- App icon of Episode One
- Developer: Rodeo Games
- Publisher: Rodeo Games
- Platforms: iOS, Android
- Release: Hunters: Episode One February 26, 2011 (iOS) November 14, 2012 (Android) Hunters 2 March 22, 2012 (iOS)
- Genre: Tactical role-playing
- Mode: Single-player

= Hunters (video game series) =

Video game series

Hunters is a series of two science fiction tactical role-playing video games developed and published by Rodeo Games for the iOS. The first game, Hunters: Episode One, was released in February 2011. The second game, Hunters 2, was released in March 2012.

==Gameplay==
Hunters series is a pair of top-down turn-based tactical role-playing games. The games are set in a science fiction universe where humanity has colonized several solar systems and planets are frequently owned by corporations. The player controls a squad of mercenaries, called "hunters", as they conduct missions for corporations on various planets. Maps are made up of square grids and characters use action points on each turn for movement and shooting. Episode One is a freemium game where the game is free to download but your squad is stuck at experience level two until the app is purchased.

==Release==
Hunters series was developed by Rodeo Games, a studio based in Guildford, England. Hunters: Episode One started development as a multiplayer game. Episode One was released for the iOS on February 26, 2011. By September 2011, Episode One had been downloaded over 550,000 times. Multiplayer was planned to be added to the first game after release. Hunters 2 was announced on December 16, 2011, and released for iOS on March 22, 2012. Episode One was released for Android on November 14, 2012. By January 2013, both games combined had been downloaded over one million times.

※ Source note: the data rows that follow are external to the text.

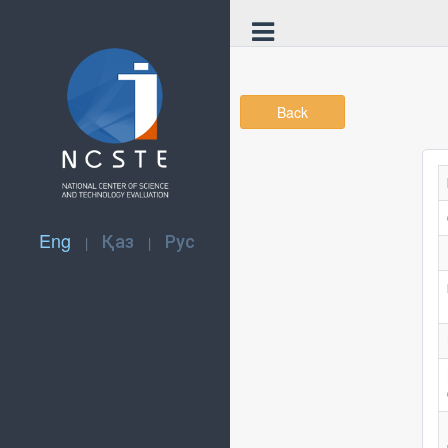
Back
Eng
Қаз
Рус
|
|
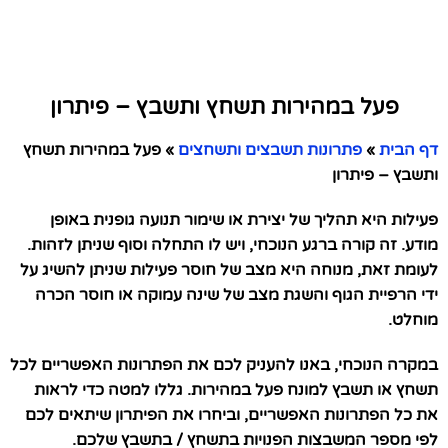
פעל במהירות תשחץ ותשבץ – פיתרון
דף הבית
»
פתרונות תשבצים ותשחצים
»
פעל במהירות תשחץ
ותשבץ – פיתרון
פעילות היא תהליך של יצירת או שימור תנועה גופנית באופן
מודע. זה קורה ברגע הנוכחי, ויש לו התחלה וסוף שניתן לזהות.
לעומת זאת, מנוחה היא מצב של חוסר פעילות שניתן להשיג על
ידי הרפיית הגוף והשגת מצב של שינה עמוקה או חוסר הכרה
מוחלט.
במקרה הנוכחי, באנו להעניק לכם את הפתרונות האפשריים לכל
תשחץ או תשבץ למונח פעל במהירות. גללו למטה כדי לראות
את כל הפתרונות האפשריים, וביחרו את הפיתרון שיתאים לכם
לפי מספר המשבצות הפנויות בתשחץ / בתשבץ שלכם.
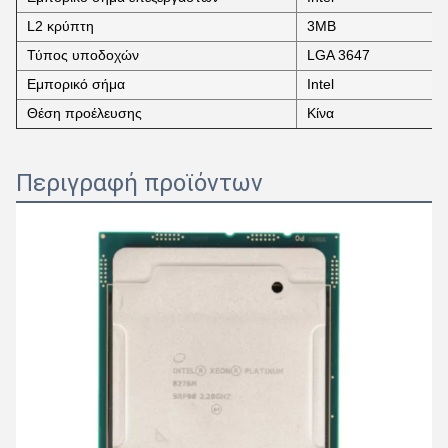
L2 κρύπτη
3MB
Τύπος υποδοχών
LGA 3647
Εμπορικό σήμα
Intel
Θέση προέλευσης
Κίνα
Περιγραφή προϊόντων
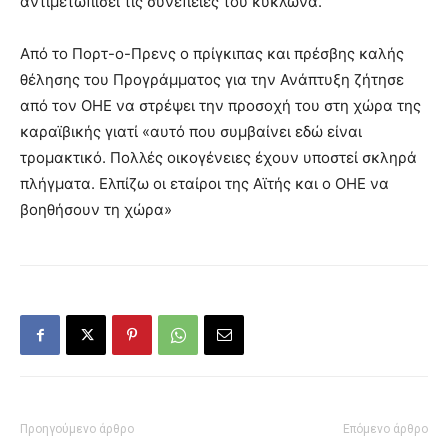
αντιμετωπίσει τις συνέπειες του κυκλώνα.
Από το Πορτ-ο-Πρενς ο πρίγκιπας και πρέσβης καλής
θέλησης του Προγράμματος για την Ανάπτυξη ζήτησε
από τον ΟΗΕ να στρέψει την προσοχή του στη χώρα της
καραϊβικής γιατί «αυτό που συμβαίνει εδώ είναι
τρομακτικό. Πολλές οικογένειες έχουν υποστεί σκληρά
πλήγματα. Ελπίζω οι εταίροι της Αϊτής και ο ΟΗΕ να
βοηθήσουν τη χώρα»
Προηγούμενο άρθρο
Επόμενο άρθρο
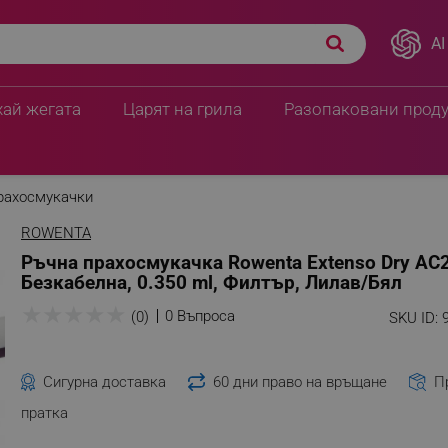
AI
хай жегата
Царят на грила
Разопаковани прод
рахосмукачки
ROWENTA
Ръчна прахосмукачка Rowenta Extenso Dry AC
Безкабелна, 0.350 ml, Филтър, Лилав/Бял
★
★
★
★
★
0 Въпроса
(0)
SKU ID:
Сигурна доставка
60 дни право на връщане
П
пратка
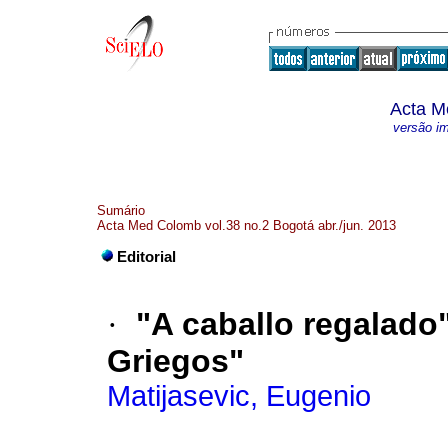
Acta M
versão i
Sumário
Acta Med Colomb vol.38 no.2 Bogotá abr./jun. 2013
Editorial
·
"A caballo regalado
Griegos"
Matijasevic, Eugenio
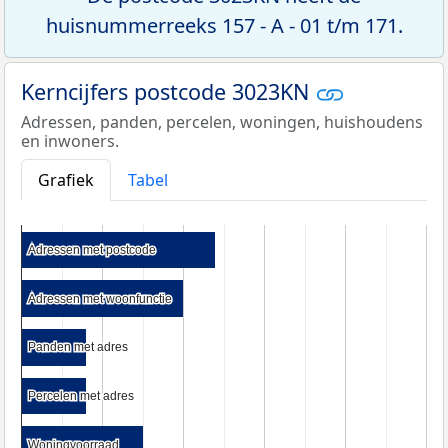
huisnummerreeks 157 - A - 01 t/m 171.
Kerncijfers postcode 3023KN
Adressen, panden, percelen, woningen, huishoudens
en inwoners.
Grafiek
Tabel
Adressen met postcode
Adressen met postcode
Adressen met woonfunctie
Adressen met woonfunctie
Panden met adres
Panden met adres
Percelen met adres
Percelen met adres
Woningvoorraad
Woningvoorraad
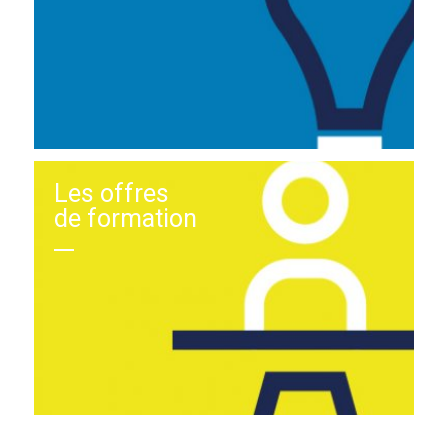
Les offres
de formation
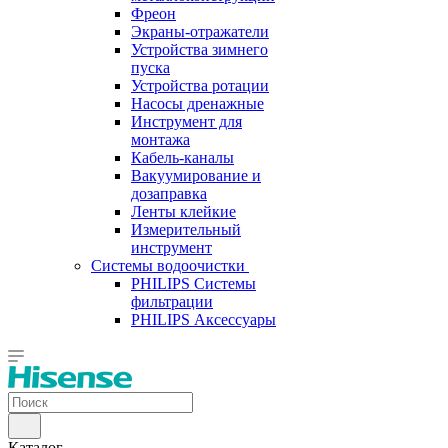
Фреон
Экраны-отражатели
Устройства зимнего
пуска
Устройства ротации
Насосы дренажные
Инструмент для
монтажа
Кабель-каналы
Вакуумирование и
дозаправка
Ленты клейкие
Измерительный
инструмент
Системы водоочистки
PHILIPS Системы
фильтрации
PHILIPS Аксессуары
Каталог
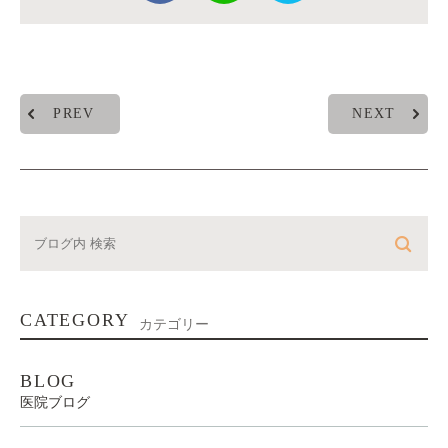
PREV
NEXT
CATEGORY
カテゴリー
BLOG
医院ブログ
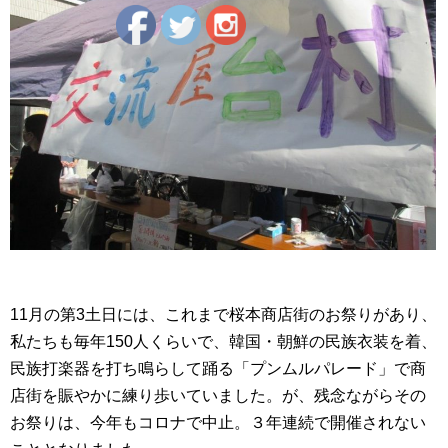
11月の第3土日には、これまで桜本商店街のお祭りがあり、
私たちも毎年150人くらいで、韓国・朝鮮の民族衣装を着、
民族打楽器を打ち鳴らして踊る「プンムルパレード」で商
店街を賑やかに練り歩いていました。が、残念ながらその
お祭りは、今年もコロナで中止。３年連続で開催されない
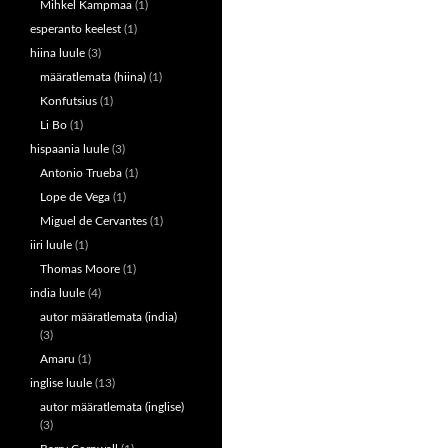
Mihkel Kampmaa
(1)
esperanto keelest
(1)
hiina luule
(3)
määratlemata (hiina)
(1)
Konfutsius
(1)
Li Bo
(1)
hispaania luule
(3)
Antonio Trueba
(1)
Lope de Vega
(1)
Miguel de Cervantes
(1)
iiri luule
(1)
Thomas Moore
(1)
india luule
(4)
autor määratlemata (india)
(3)
Amaru
(1)
inglise luule
(13)
autor määratlemata (inglise)
(3)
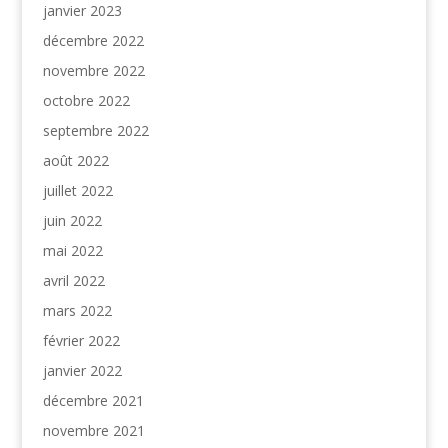
janvier 2023
décembre 2022
novembre 2022
octobre 2022
septembre 2022
août 2022
juillet 2022
juin 2022
mai 2022
avril 2022
mars 2022
février 2022
janvier 2022
décembre 2021
novembre 2021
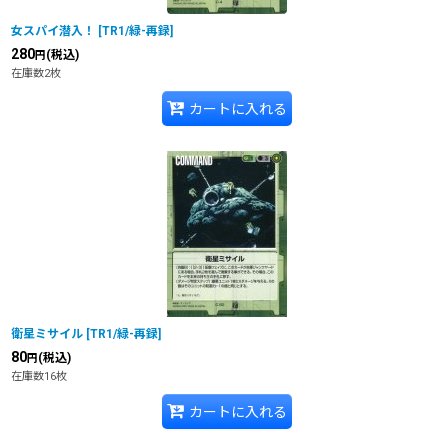
女スパイ潜入！
[
TR1/緑-再録
]
280
(税込)
円
在庫数2枚
カートに入れる
衛星ミサイル
[
TR1/緑-再録
]
80
(税込)
円
在庫数16枚
カートに入れる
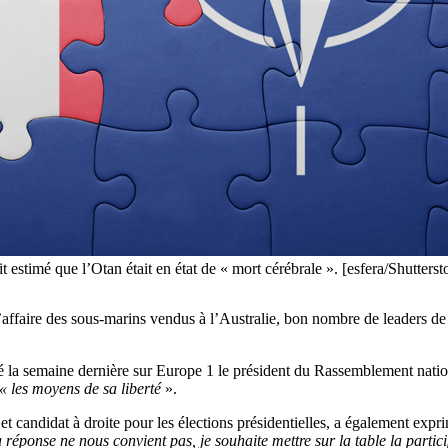
stimé que l’Otan était en état de « mort cérébrale ». [esfera/Shutterst
l’affaire des sous-marins vendus à l’Australie, bon nombre de leaders de
é la semaine dernière sur Europe 1 le président du Rassemblement nation
 « les moyens de sa liberté
».
 candidat à droite pour les élections présidentielles, a également exprim
 réponse ne nous convient pas, je souhaite mettre sur la table la part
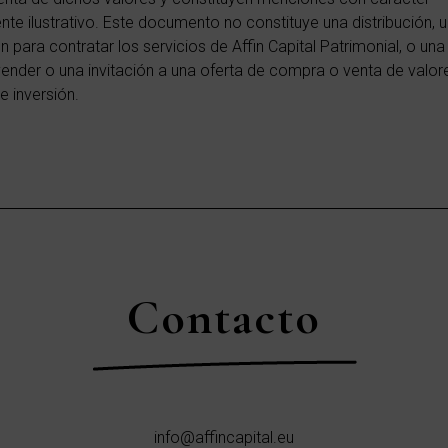
te ilustrativo. Este documento no constituye una distribución, u
ón para contratar los servicios de Affin Capital Patrimonial, o una
ender o una invitación a una oferta de compra o venta de valor
e inversión.
Contacto
info@affincapital.eu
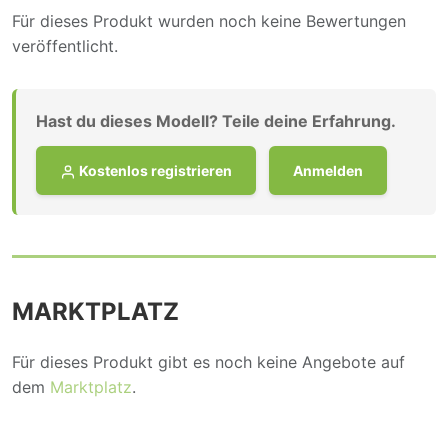
Für dieses Produkt wurden noch keine Bewertungen
veröffentlicht.
Hast du dieses Modell? Teile deine Erfahrung.
Kostenlos registrieren
Anmelden
MARKTPLATZ
Für dieses Produkt gibt es noch keine Angebote auf
dem
Marktplatz
.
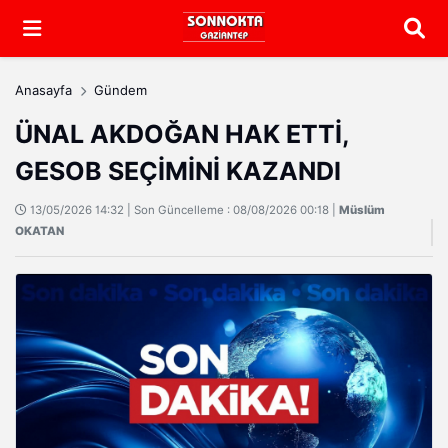
Arama
Anasayfa
Gündem
ÜNAL AKDOĞAN HAK ETTİ,
GESOB SEÇİMİNİ KAZANDI
13/05/2026 14:32 | Son Güncelleme : 08/08/2026 00:18 |
Müslüm
OKATAN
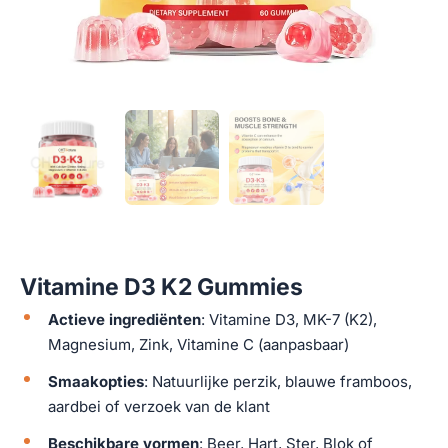
Vitamine D3 K2 Gummies
Actieve ingrediënten
: Vitamine D3, MK-7 (K2),
Magnesium, Zink, Vitamine C (aanpasbaar)
Smaakopties
: Natuurlijke perzik, blauwe framboos,
aardbei of verzoek van de klant
Beschikbare vormen
: Beer, Hart, Ster, Blok of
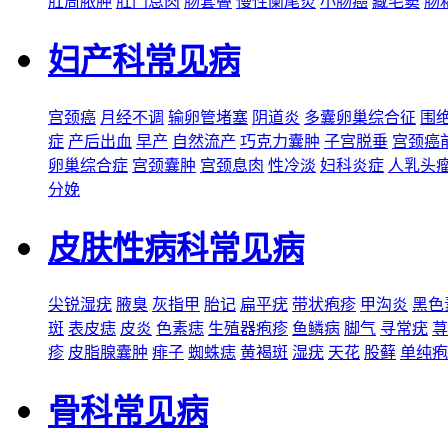
肛周脓肿
肛门息肉
肠套叠
慢性阑尾炎
小肠癌
藏毛窦
肠
妇产科常见病
宫颈癌
月经不调
输卵管堵塞
阴道炎
多囊卵巢综合征
围
症
产后出血
早产
自然流产
巧克力囊肿
子宫脱垂
宫颈癌
卵巢综合症
宫颈囊肿
宫颈息肉
性冷淡
妇科炎症
人乳头
分娩
皮肤性病科常见病
尖锐湿疣
腋臭
灰指甲
胎记
扁平疣
带状疱疹
甲沟炎
黑色
斑
表皮痣
皮炎
色素痣
生殖器疱疹
鱼鳞病
脚气
寻常疣
荨
疹
皮脂腺囊肿
痱子
蜘蛛痣
黄褐斑
湿疣
天花
股藓
单纯疱
骨科常见病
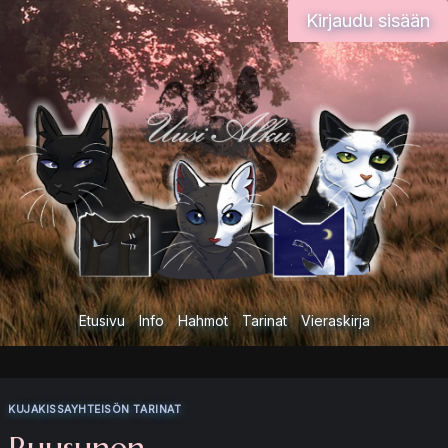
Siirry
Kirjaudu sisään
sisältöön
Etusivu
Info
Hahmot
Tarinat
Vieraskirja
KUJAKISSAYHTEISÖN TARINAT
Ruusunen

Rodeo Games' 2013 game Warhammer Quest uses Taurus game engine, the same engine from Hunters 2. Rodeo Games' 2015 game Warhammer 40,000: Deathwatch is described as a spiritual successor to the Hunters series.

==Reception==

Hunters: Episode One and Hunters 2 both received "generally favorable" reviews according to review aggregator Metacritic.

Aggregate score
| Aggregator | Score |
|---|---|
| Metacritic | 80/100 |

Review scores
| Publication | Score |
|---|---|
| Gamezebo | 3.5/5 |
| Pocket Gamer | 3.5/5 |
| TouchArcade | 4/5 |
| AppSpy | 4/5 |
| Multiplayer.it | 8.2/10 |

Aggregate score
| Aggregator | Score |
|---|---|
| Metacritic | 83/100 |

Review scores
| Publication | Score |
|---|---|
| Edge | 8/10 |
| Pocket Gamer | 4/5 |
| TouchArcade | 4/5 |
| Absolute Games | 74% |
| AppSpy | 4/5 |
| Gamereactor | 9/10 |
| Multiplayer.it | 8.4/10 |
| Pelit | 83/100 |
| Slide to Play | 4/4 |

===Hunters: Episode One===
Mike Thompson of Gamezebo summarized: "Overall, Hunters: Episode One is a good title that's on the verge of being absolutely great. Aside from needing some bugs fixed, the game could also use some story missions to provide a solid narrative that players can get behind."

Andrew Nesvadba of AppSpy summarized: "Hunters: Episode One provides a solid grounding for what could be an insanely addictive tactical turn-based title, but bugs and the lack of story missions are holding it back for now."

Tracy Erickson of Pocket Gamer criticised the game design: "The game's primary weakness is an odd structure that limits the number of available missions. New missions are unlocked every 24 hours - in other words, once you complete the initial batch of missions, you have to wait a day before new ones appear. It's an unpleasant restriction and one that seems wholly unnecessary."

In a 2016 retrospective review, Shaun Musgrave of TouchArcade said that "Hunters: Episode One is an important game in terms of carving a path for what followed, but taken as a game rather than a piece of history, I'm not sure it has a lot to offer anymore. The core is solid, but everything good about the game was carried forward into better works."

===Hunters 2===
Erik Carlson of Slide to Play summarized: "Hunters 2 is an exciting and ambitious strategy game with deep RPG elements. If you don't mind a short campaign mode, then the ever-changing missions, fun character customization, and awesome presentation will keep you coming back on a daily basis."

Andrew Nesvadba of AppSpy summarized: "Hunters 2 moves the series forward, stepping away from the sterile and automatically generated levels of the original and on to something more exciting; a great pick for turn-based fans after a game ready to punish players for poor decisions."

Damien of McFerran Pocket Gamer summarized: "Hunters 2 is an almost perfect sequel - it improves on what has gone before without drastically changing too many things. The presence of in-app purchasing is unfortunate, but not enough to sully the good work done elsewhere. Turn-based strategy fans should pick it up".

Rich Stanton of Eurogamer said: "Hunters 2 does everything bigger, better, and in even more detail. It's a much better game in almost every way, with every addition adding a little crackle to the mix. And yet it still leaves you craving something more."